◆ EXERCISE DIRECTIONS
Verbatim output of the lines below is required, with the images omitted.

◆ PROVIDED DATA
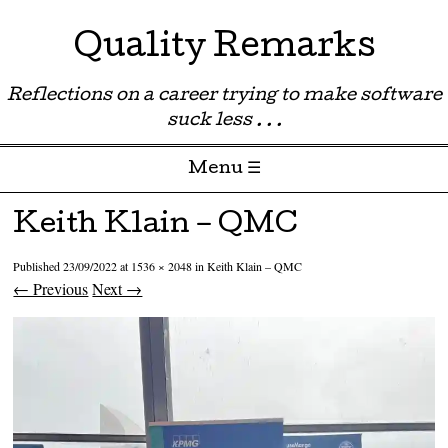
Quality Remarks
Reflections on a career trying to make software
suck less . . .
Menu ☰
Skip to content
Keith Klain – QMC
Published
23/09/2022
at
1536 × 2048
in
Keith Klain – QMC
← Previous
Next →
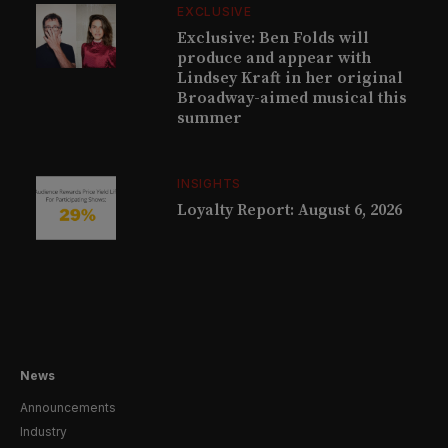
EXCLUSIVE
Exclusive: Ben Folds will
produce and appear with
Lindsey Kraft in her original
Broadway-aimed musical this
summer
INSIGHTS
Loyalty Report: August 6, 2026
News
Announcements
Industry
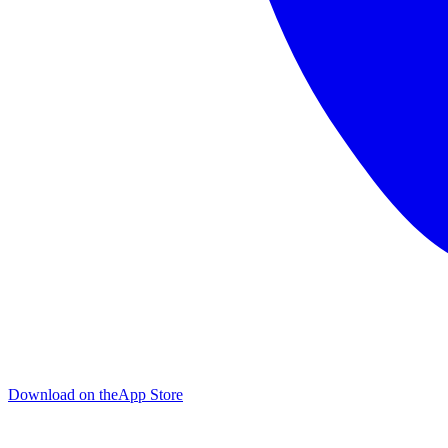
Download on the
App Store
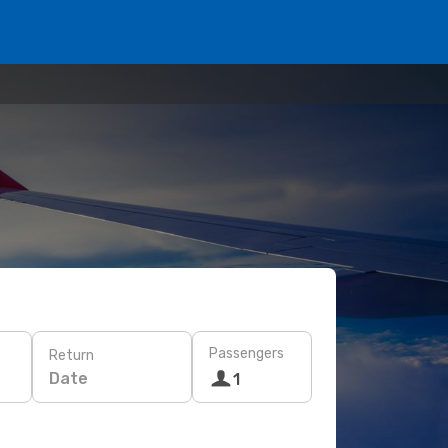
Passengers
Return
Date
1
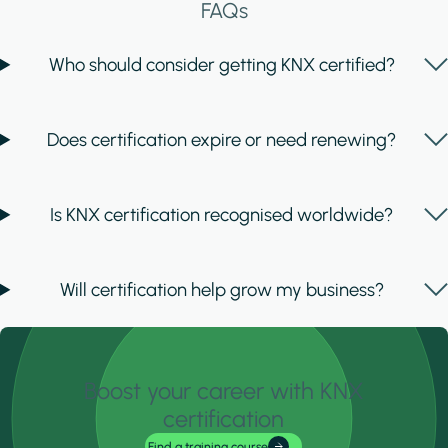
FAQs
Who should consider getting KNX certified?
Does certification expire or need renewing?
Is KNX certification recognised worldwide?
Will certification help grow my business?
Boost your career with KNX
certification
Find a training course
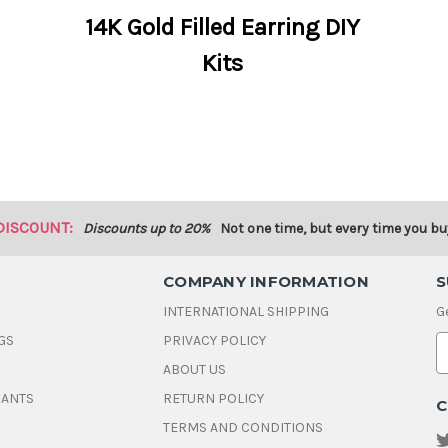
14K Gold Filled Earring DIY
Kits
DISCOUNT:
Discounts up to 20%
Not one time, but every time you bu
COMPANY INFORMATION
S
INTERNATIONAL SHIPPING
G
GS
PRIVACY POLICY
E
ABOUT US
a
i
DANTS
RETURN POLICY
C
l
A
TERMS AND CONDITIONS
d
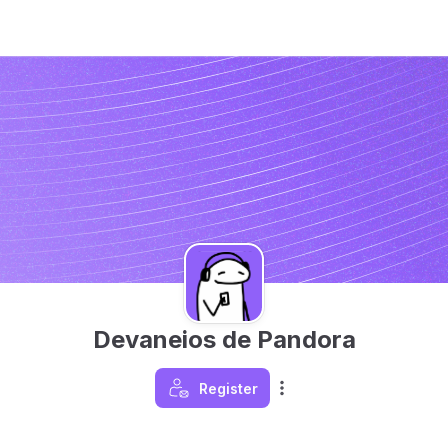
Devaneios de Pandora
Register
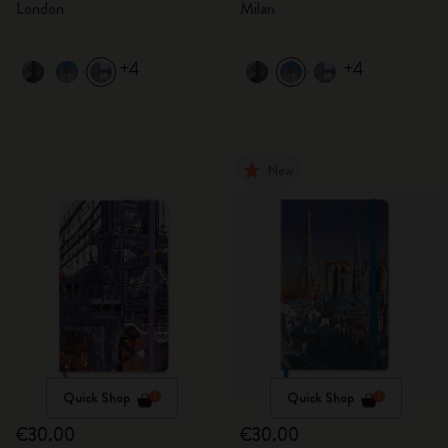
London
Milan
+4
+4
New
Quick Shop
Quick Shop
€30.00
€30.00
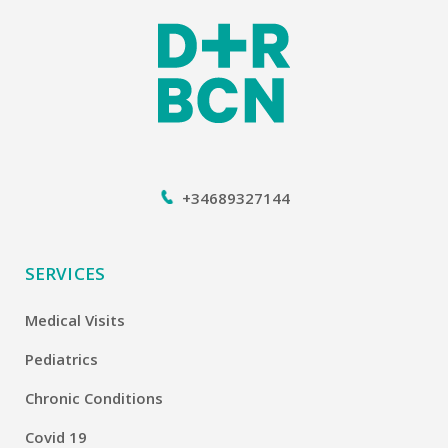
+34689327144
SERVICES
Medical Visits
Pediatrics
Chronic Conditions
Covid 19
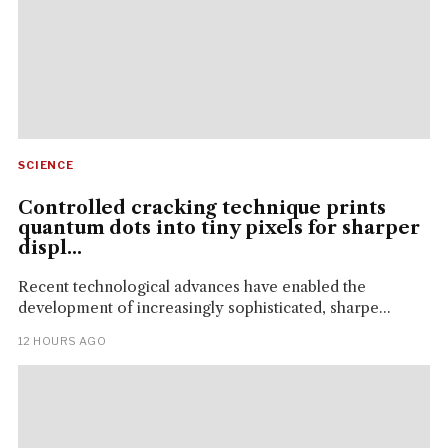
SCIENCE
Controlled cracking technique prints
quantum dots into tiny pixels for sharper
displ...
Recent technological advances have enabled the
development of increasingly sophisticated, sharpe...
12 HOURS AGO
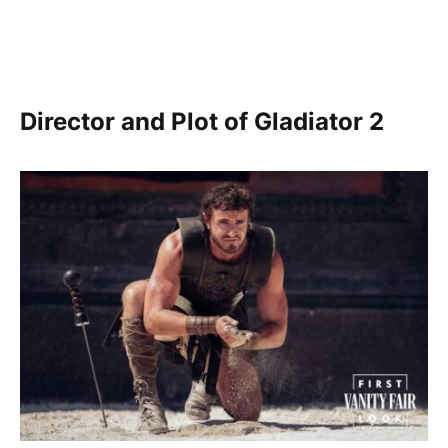
Director and Plot of Gladiator 2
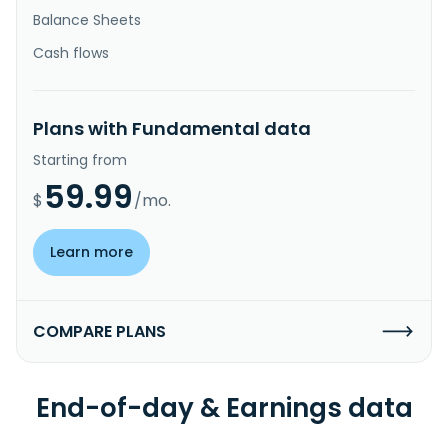
Balance Sheets
Cash flows
Plans with Fundamental data
Starting from
59.99
$
/mo.
Learn more
COMPARE PLANS
End-of-day & Earnings data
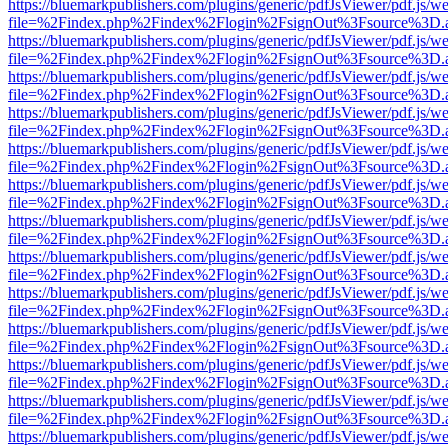
https://bluemarkpublishers.com/plugins/generic/pdfJsViewer/pdf.js/w
file=%2Findex.php%2Findex%2Flogin%2FsignOut%3Fsource%3D.ame
https://bluemarkpublishers.com/plugins/generic/pdfJsViewer/pdf.js/w
file=%2Findex.php%2Findex%2Flogin%2FsignOut%3Fsource%3D.ame
https://bluemarkpublishers.com/plugins/generic/pdfJsViewer/pdf.js/w
file=%2Findex.php%2Findex%2Flogin%2FsignOut%3Fsource%3D.ame
https://bluemarkpublishers.com/plugins/generic/pdfJsViewer/pdf.js/w
file=%2Findex.php%2Findex%2Flogin%2FsignOut%3Fsource%3D.ame
https://bluemarkpublishers.com/plugins/generic/pdfJsViewer/pdf.js/w
file=%2Findex.php%2Findex%2Flogin%2FsignOut%3Fsource%3D.ame
https://bluemarkpublishers.com/plugins/generic/pdfJsViewer/pdf.js/w
file=%2Findex.php%2Findex%2Flogin%2FsignOut%3Fsource%3D.ame
https://bluemarkpublishers.com/plugins/generic/pdfJsViewer/pdf.js/w
file=%2Findex.php%2Findex%2Flogin%2FsignOut%3Fsource%3D.ame
https://bluemarkpublishers.com/plugins/generic/pdfJsViewer/pdf.js/w
file=%2Findex.php%2Findex%2Flogin%2FsignOut%3Fsource%3D.ame
https://bluemarkpublishers.com/plugins/generic/pdfJsViewer/pdf.js/w
file=%2Findex.php%2Findex%2Flogin%2FsignOut%3Fsource%3D.ame
https://bluemarkpublishers.com/plugins/generic/pdfJsViewer/pdf.js/w
file=%2Findex.php%2Findex%2Flogin%2FsignOut%3Fsource%3D.ame
https://bluemarkpublishers.com/plugins/generic/pdfJsViewer/pdf.js/w
file=%2Findex.php%2Findex%2Flogin%2FsignOut%3Fsource%3D.ame
https://bluemarkpublishers.com/plugins/generic/pdfJsViewer/pdf.js/w
file=%2Findex.php%2Findex%2Flogin%2FsignOut%3Fsource%3D.ame
https://bluemarkpublishers.com/plugins/generic/pdfJsViewer/pdf.js/w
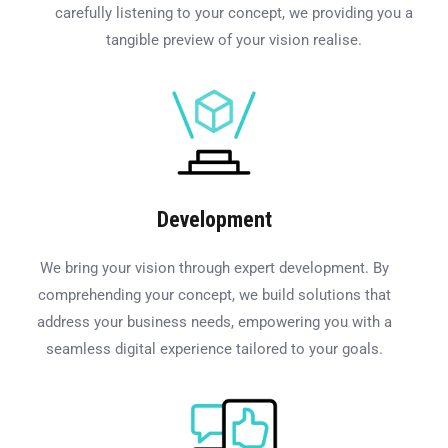
carefully listening to your concept, we providing you a
tangible preview of your vision realise.
Development
We bring your vision through expert development. By
comprehending your concept, we build solutions that
address your business needs, empowering you with a
seamless digital experience tailored to your goals.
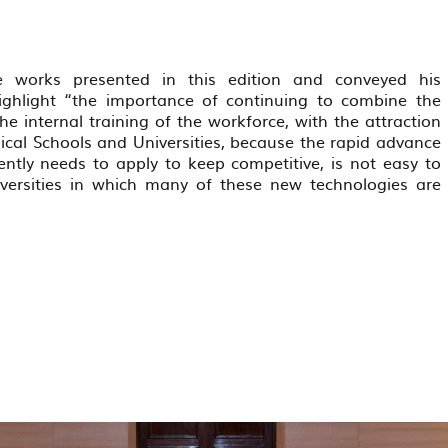
 works presented in this edition and conveyed his
ighlight “the importance of continuing to combine the
internal training of the workforce, with the attraction
ical Schools and Universities, because the rapid advance
rently needs to apply to keep competitive, is not easy to
iversities in which many of these new technologies are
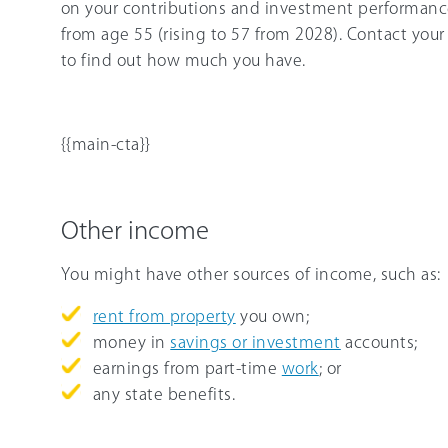
on your contributions and investment performance
from age 55 (rising to 57 from 2028). Contact your 
to find out how much you have.
{{main-cta}}
Other income
You might have other sources of income, such as:
rent from property
you own;
money in
savings or investment
accounts;
earnings from part-time
work
; or
any state benefits.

◆ ANSWER FOR THE TASK
Quality Remarks
Reflections on a career trying to make software
suck less . . .
Menu ☰
Skip to content
Keith Klain – QMC
Published
23/09/2022
at
1536 × 2048
in
Keith Klain – QMC
← Previous
Next →
EXCLUSIVE
Exclusive: Ben Folds will
produce and appear with
Lindsey Kraft in her original
Broadway-aimed musical this
summer
INSIGHTS
Loyalty Report: August 6, 2026
News
Announcements
Industry
Download on the
App Store
Passengers
Return
Date
1
FAQs
Who should consider getting KNX certified?
Does certification expire or need renewing?
Is KNX certification recognised worldwide?
Will certification help grow my business?
Boost your career with KNX
certification
Find a training course
14K Gold Filled Earring DIY
Kits
DISCOUNT:
Discounts up to 20%
Not one time, but every time you bu
COMPANY INFORMATION
S
INTERNATIONAL SHIPPING
G
GS
PRIVACY POLICY
E
ABOUT US
a
i
DANTS
RETURN POLICY
C
l
A
TERMS AND CONDITIONS
d
Devaneios de Pandora
Register
London
Milan
+4
+4
New
Quick Shop
Quick Shop
€30.00
€30.00
+34689327144
SERVICES
Medical Visits
Pediatrics
Chronic Conditions
Covid 19
SCIENCE
Controlled cracking technique prints
quantum dots into tiny pixels for sharper
displ...
Recent technological advances have enabled the
development of increasingly sophisticated, sharpe...
12 HOURS AGO
Director and Plot of Gladiator 2
Balance Sheets
Cash flows
Plans with Fundamental data
Starting from
59.99
$
/mo.
Learn more
COMPARE PLANS
End-of-day & Earnings data
https://bluemarkpublishers.com/plugins/generic/pdfJsViewer/pdf.js/w
file=%2Findex.php%2Findex%2Flogin%2FsignOut%3Fsource%3D.ame
https://bluemarkpublishers.com/plugins/generic/pdfJsViewer/pdf.js/w
file=%2Findex.php%2Findex%2Flogin%2FsignOut%3Fsource%3D.ame
https://bluemarkpublishers.com/plugins/generic/pdfJsViewer/pdf.js/w
file=%2Findex.php%2Findex%2Flogin%2FsignOut%3Fsource%3D.ame
https://bluemarkpublishers.com/plugins/generic/pdfJsViewer/pdf.js/w
file=%2Findex.php%2Findex%2Flogin%2FsignOut%3Fsource%3D.ame
https://bluemarkpublishers.com/plugins/generic/pdfJsViewer/pdf.js/w
file=%2Findex.php%2Findex%2Flogin%2FsignOut%3Fsource%3D.ame
https://bluemarkpublishers.com/plugins/generic/pdfJsViewer/pdf.js/w
file=%2Findex.php%2Findex%2Flogin%2FsignOut%3Fsource%3D.ame
https://bluemarkpublishers.com/plugins/generic/pdfJsViewer/pdf.js/w
file=%2Findex.php%2Findex%2Flogin%2FsignOut%3Fsource%3D.ame
https://bluemarkpublishers.com/plugins/generic/pdfJsViewer/pdf.js/w
file=%2Findex.php%2Findex%2Flogin%2FsignOut%3Fsource%3D.ame
https://bluemarkpublishers.com/plugins/generic/pdfJsViewer/pdf.js/w
file=%2Findex.php%2Findex%2Flogin%2FsignOut%3Fsource%3D.ame
https://bluemarkpublishers.com/plugins/generic/pdfJsViewer/pdf.js/w
file=%2Findex.php%2Findex%2Flogin%2FsignOut%3Fsource%3D.ame
https://bluemarkpublishers.com/plugins/generic/pdfJsViewer/pdf.js/w
file=%2Findex.php%2Findex%2Flogin%2FsignOut%3Fsource%3D.ame
https://bluemarkpublishers.com/plugins/generic/pdfJsViewer/pdf.js/w
file=%2Findex.php%2Findex%2Flogin%2FsignOut%3Fsource%3D.ame
https://bluemarkpublishers.com/plugins/generic/pdfJsViewer/pdf.js/w
carefully listening to your concept, we providing you a
tangible preview of your vision realise.
Development
We bring your vision through expert development. By
comprehending your concept, we build solutions that
address your business needs, empowering you with a
seamless digital experience tailored to your goals.
 works presented in this edition and conveyed his
ighlight “the importance of continuing to combine the
internal training of the workforce, with the attraction
ical Schools and Universities, because the rapid advance
rently needs to apply to keep competitive, is not easy to
iversities in which many of these new technologies are
on your contributions and investment performance
from age 55 (rising to 57 from 2028). Contact your 
to find out how much you have.
{{main-cta}}
Other income
You might have other sources of income, such as:
rent from property
you own;
money in
savings or investment
accounts;
earnings from part-time
work
; or
any state benefits.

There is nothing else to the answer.